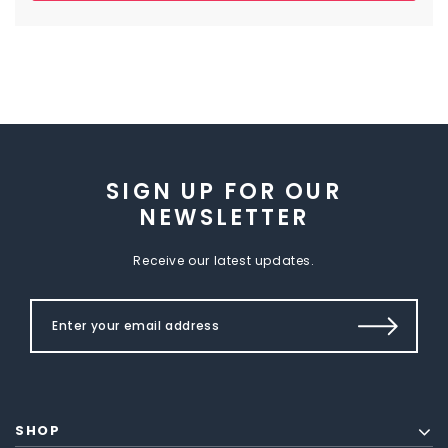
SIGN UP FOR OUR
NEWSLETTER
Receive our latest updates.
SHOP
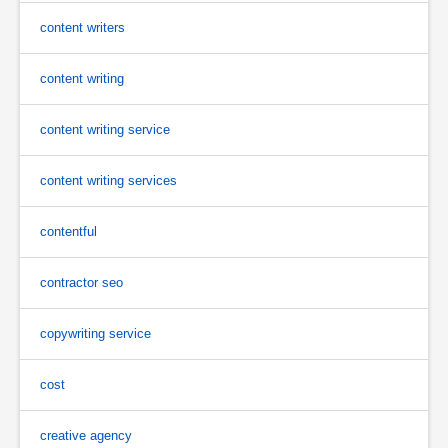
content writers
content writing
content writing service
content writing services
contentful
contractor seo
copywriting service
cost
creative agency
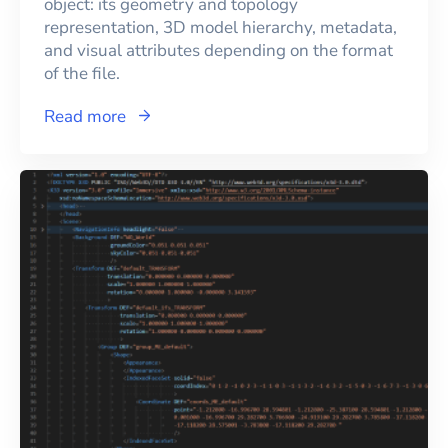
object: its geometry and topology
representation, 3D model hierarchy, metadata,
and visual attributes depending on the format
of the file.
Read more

==

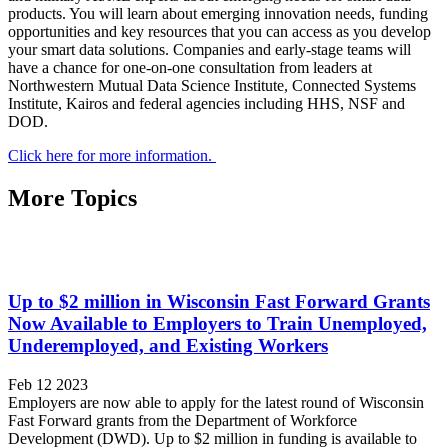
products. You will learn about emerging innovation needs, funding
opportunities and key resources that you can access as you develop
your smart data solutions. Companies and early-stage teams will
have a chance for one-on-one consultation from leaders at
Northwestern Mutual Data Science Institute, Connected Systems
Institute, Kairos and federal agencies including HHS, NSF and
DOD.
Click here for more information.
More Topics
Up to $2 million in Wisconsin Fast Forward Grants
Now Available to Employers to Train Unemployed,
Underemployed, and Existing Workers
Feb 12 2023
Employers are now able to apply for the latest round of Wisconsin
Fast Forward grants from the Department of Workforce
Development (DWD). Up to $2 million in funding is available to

_Exercise prompt_. Find the string "Fast" in the data. Report each line it appears in.

_Response area_.
Up to $2 million in Wisconsin Fast Forward Grants
Fast Forward grants from the Department of Workforce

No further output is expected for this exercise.